Noor Boushehri, Maria Letizia Garzoli, Elad Horn, Yunjie Li, Marcus Goodwin and Jane Philbrick, all first-year Masters of Design Studies Critical Conservation students, joined the Loeb Fellows and GSD colleagues in Agra, India, for Rahul Mehrotra's Extreme Urbanism: Planning for Conservation option studio. The LOEBlog is featuring their impressions from the trip.
The heritage city of Fatehpur Sikri was built by India’s third Mughal ruler Jalal-ud-din Muhammad Akbar in 1571. The imperial compound comprises spectacular red sandstone buildings, each serving distinct programs encompassing Akbar’s profound and inclusive humanism, from pavilions for scholarship, worship and the arts to governance, defense and noble residences. Of particular note are the women’s quarters, which the imperial wives were permitted to design to their dictates.

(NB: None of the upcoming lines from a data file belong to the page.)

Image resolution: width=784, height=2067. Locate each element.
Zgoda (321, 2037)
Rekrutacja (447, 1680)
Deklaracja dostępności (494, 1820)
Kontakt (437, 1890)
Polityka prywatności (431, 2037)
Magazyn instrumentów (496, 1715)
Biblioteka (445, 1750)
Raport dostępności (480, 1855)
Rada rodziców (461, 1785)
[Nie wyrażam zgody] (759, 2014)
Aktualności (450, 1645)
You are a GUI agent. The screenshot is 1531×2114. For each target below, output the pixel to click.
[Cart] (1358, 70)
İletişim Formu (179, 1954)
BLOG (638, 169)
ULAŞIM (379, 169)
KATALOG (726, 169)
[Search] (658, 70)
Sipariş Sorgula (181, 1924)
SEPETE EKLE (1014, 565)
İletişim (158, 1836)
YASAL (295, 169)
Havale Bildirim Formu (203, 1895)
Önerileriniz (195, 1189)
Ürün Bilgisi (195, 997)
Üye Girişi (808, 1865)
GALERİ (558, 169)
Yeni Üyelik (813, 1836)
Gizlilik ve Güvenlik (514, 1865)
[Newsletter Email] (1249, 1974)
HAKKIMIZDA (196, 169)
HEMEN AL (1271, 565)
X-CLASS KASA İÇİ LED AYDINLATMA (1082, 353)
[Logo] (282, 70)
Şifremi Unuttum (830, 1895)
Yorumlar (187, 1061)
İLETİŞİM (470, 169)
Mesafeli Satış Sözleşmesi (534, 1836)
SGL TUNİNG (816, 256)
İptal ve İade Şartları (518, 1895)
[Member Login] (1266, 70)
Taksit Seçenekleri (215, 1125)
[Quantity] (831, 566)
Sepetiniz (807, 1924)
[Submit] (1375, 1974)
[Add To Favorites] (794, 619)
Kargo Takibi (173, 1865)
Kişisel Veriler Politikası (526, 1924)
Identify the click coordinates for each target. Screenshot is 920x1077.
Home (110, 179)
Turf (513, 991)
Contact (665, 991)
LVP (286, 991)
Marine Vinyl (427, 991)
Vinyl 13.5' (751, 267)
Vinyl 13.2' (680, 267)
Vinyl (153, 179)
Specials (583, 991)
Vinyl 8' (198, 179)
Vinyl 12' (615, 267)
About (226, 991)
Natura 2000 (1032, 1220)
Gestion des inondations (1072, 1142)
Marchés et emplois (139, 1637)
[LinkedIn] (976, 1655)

Panch Mahal is an elegant 5-story pavilion of asymmetrically layered levels ascending in decreasing scale. Each open-air floor rises on columns — 84 columns on the ground floor, 56 on the second, 20 on the third, 12 on the fourth; the fifth floor culminates in a domed cupola standing four-square with a column at each corner. The skeletal anatomy of the tiered trellis structure references the Persian badgir, "wind catcher,” engineered to offer relief to intense summer heat by convection: drawing cool ground-level breezes to the upper stories and exhausting hot air through an array of rooftop towers.
The view from Agra Fort helps establish the visual relationship of Agra's historical riverfront.